Instructions to follow ->
Give every line from the entries that contains "Detector".

Document understanding data:
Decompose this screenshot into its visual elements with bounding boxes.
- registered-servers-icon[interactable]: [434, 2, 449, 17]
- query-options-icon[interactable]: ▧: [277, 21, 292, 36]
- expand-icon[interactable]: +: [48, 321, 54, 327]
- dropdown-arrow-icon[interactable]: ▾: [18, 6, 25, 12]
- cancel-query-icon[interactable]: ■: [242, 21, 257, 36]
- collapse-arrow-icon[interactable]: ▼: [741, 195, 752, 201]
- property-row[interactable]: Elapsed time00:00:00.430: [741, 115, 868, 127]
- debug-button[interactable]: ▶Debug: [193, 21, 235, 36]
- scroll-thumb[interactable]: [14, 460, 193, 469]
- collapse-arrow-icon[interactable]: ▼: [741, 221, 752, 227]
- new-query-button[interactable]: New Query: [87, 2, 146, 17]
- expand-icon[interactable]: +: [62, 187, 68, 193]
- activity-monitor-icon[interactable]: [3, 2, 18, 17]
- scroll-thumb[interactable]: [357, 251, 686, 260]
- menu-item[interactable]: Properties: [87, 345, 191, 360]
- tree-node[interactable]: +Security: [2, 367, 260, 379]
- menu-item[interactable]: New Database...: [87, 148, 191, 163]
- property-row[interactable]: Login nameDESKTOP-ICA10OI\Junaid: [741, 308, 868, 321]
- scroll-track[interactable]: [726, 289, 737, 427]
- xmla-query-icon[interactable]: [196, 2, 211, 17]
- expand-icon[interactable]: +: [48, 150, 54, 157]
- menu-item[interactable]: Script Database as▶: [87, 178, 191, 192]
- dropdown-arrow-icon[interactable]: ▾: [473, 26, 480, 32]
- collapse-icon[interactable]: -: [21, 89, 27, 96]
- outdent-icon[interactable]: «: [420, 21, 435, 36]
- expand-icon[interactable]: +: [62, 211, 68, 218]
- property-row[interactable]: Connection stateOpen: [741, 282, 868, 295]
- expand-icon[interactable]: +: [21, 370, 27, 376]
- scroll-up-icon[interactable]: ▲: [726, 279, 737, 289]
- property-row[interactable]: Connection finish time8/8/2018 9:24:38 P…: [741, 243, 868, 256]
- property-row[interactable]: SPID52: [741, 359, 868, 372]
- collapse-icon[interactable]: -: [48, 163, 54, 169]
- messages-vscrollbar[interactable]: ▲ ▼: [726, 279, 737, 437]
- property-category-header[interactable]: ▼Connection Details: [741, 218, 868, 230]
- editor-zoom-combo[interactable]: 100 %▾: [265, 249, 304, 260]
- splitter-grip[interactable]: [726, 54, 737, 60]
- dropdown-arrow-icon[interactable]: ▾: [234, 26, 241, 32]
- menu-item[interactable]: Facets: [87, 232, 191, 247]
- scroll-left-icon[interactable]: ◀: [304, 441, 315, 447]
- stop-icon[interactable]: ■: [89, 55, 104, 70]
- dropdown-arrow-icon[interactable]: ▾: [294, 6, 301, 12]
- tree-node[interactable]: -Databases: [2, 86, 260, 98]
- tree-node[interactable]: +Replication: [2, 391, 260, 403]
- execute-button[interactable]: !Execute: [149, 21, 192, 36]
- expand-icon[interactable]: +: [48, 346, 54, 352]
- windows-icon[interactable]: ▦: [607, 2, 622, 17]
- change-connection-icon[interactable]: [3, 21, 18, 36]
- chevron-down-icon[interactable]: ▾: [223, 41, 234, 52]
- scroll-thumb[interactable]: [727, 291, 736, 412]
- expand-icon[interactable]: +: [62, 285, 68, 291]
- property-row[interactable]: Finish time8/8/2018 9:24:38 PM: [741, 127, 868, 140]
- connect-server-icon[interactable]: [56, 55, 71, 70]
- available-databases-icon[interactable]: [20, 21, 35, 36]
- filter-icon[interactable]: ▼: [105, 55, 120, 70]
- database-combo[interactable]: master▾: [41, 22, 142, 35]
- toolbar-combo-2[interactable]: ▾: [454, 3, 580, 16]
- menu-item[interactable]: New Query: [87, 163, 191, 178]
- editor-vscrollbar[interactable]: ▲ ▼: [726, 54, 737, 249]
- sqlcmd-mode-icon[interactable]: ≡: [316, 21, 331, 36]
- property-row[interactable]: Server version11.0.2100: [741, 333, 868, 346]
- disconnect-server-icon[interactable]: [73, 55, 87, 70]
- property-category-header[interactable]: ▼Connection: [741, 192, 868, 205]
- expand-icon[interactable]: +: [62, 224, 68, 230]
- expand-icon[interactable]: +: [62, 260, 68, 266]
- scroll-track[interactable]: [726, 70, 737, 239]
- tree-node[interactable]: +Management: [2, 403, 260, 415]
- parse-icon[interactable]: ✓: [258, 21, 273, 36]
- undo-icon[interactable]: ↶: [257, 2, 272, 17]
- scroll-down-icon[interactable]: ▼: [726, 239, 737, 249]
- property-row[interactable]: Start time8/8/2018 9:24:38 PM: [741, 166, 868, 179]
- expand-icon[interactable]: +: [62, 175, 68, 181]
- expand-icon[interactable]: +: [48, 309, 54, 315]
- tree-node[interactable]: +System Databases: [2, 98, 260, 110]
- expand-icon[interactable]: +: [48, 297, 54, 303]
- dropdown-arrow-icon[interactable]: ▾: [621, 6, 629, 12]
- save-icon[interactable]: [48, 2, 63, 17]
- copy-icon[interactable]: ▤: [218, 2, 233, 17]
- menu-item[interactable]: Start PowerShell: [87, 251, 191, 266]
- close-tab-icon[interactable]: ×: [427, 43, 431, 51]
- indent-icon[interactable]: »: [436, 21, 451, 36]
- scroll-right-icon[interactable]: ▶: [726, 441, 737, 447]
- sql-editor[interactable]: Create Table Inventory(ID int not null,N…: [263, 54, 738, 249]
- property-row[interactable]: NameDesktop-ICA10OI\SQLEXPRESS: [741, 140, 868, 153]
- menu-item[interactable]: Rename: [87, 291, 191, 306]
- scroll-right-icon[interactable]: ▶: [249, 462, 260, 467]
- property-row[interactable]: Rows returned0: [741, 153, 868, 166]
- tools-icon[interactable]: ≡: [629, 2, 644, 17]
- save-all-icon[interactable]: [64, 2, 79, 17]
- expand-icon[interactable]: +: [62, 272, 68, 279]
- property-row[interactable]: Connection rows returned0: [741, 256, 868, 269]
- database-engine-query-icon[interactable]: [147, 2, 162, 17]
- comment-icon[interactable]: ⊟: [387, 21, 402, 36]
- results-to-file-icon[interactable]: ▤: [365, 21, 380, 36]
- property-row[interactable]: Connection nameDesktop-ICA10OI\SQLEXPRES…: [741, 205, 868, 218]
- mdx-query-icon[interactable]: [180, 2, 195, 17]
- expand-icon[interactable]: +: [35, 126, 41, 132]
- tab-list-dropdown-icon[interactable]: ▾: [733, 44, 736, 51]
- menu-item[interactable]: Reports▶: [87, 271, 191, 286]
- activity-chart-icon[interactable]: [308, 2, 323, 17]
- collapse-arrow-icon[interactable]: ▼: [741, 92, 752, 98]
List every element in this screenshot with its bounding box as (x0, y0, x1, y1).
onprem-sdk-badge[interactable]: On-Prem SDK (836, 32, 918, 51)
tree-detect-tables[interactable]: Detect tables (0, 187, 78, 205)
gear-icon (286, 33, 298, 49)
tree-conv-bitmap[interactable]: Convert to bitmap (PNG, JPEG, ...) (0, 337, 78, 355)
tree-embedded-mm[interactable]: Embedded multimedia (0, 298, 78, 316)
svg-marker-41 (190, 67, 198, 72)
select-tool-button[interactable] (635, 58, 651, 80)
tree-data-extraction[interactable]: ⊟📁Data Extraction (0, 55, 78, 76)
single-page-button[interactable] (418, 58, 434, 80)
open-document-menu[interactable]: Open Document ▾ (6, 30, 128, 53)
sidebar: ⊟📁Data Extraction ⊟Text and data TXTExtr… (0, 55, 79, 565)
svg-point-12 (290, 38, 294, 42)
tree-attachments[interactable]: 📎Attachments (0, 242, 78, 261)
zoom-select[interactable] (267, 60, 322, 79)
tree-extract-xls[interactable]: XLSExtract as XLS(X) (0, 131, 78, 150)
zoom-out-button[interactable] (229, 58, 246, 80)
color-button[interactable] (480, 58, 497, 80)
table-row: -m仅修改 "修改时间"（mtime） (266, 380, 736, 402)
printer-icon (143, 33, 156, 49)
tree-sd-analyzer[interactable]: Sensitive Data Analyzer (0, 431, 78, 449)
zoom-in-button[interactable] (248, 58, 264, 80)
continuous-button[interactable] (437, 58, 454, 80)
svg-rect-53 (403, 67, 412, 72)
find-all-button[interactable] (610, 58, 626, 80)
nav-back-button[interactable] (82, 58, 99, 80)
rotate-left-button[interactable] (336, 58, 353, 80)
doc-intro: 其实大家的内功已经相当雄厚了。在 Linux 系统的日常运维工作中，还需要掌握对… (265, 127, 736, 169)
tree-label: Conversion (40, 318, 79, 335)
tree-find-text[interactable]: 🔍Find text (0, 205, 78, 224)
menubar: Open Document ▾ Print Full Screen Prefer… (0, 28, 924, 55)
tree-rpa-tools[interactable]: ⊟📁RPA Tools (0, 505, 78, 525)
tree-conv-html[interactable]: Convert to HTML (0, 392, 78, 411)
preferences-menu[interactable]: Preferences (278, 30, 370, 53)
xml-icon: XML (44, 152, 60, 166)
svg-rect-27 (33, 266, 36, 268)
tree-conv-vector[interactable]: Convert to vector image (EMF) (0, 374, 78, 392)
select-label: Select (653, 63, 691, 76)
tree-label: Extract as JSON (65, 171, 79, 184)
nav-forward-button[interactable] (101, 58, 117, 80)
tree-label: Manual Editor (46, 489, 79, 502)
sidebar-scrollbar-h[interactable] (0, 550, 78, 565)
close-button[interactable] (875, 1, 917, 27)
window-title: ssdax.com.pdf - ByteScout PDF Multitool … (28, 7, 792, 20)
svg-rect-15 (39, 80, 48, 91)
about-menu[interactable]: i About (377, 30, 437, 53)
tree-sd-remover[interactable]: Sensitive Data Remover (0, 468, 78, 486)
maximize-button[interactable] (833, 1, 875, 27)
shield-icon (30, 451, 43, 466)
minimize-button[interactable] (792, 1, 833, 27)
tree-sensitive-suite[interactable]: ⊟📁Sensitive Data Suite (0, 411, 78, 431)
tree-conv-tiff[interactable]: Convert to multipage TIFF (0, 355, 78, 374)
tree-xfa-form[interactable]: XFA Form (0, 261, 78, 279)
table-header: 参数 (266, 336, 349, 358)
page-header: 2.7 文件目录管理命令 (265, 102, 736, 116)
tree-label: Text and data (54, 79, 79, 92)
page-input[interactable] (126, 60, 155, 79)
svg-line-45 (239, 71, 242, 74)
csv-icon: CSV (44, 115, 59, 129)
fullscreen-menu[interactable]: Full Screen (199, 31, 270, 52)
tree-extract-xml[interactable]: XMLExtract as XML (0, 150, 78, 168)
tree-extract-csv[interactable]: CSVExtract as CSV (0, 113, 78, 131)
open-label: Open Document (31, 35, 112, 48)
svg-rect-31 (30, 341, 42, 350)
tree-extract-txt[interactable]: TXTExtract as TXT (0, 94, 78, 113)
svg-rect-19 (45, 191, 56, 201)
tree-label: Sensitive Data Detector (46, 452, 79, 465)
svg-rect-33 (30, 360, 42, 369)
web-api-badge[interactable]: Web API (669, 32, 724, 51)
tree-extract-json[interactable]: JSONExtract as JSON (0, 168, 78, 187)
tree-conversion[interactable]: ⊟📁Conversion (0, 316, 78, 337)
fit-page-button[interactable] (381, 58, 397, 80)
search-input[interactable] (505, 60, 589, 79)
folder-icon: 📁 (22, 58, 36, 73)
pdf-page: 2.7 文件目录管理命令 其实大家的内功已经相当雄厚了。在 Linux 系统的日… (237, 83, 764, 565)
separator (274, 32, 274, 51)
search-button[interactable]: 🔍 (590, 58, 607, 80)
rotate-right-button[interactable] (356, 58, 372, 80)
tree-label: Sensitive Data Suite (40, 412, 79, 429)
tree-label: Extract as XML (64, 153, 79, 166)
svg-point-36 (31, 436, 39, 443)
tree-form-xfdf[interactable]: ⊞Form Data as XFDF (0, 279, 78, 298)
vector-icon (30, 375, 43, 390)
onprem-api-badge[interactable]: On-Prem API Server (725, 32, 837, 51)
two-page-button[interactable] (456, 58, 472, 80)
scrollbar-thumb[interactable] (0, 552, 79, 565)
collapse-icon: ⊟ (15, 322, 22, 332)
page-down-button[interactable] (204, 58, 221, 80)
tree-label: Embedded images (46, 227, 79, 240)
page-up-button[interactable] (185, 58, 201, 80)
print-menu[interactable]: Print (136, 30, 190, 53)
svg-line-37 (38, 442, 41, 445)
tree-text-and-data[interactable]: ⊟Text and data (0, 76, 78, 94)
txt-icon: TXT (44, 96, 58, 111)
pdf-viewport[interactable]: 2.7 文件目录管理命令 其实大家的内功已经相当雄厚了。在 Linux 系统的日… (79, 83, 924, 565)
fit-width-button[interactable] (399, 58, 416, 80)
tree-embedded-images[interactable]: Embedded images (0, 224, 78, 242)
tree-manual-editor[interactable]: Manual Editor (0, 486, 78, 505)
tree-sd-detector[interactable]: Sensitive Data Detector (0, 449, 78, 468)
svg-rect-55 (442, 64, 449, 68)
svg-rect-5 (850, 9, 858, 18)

Answer section ->
tree-label: Sensitive Data Detector (46, 452, 79, 465)
tree-sd-detector[interactable]: Sensitive Data Detector (0, 449, 78, 468)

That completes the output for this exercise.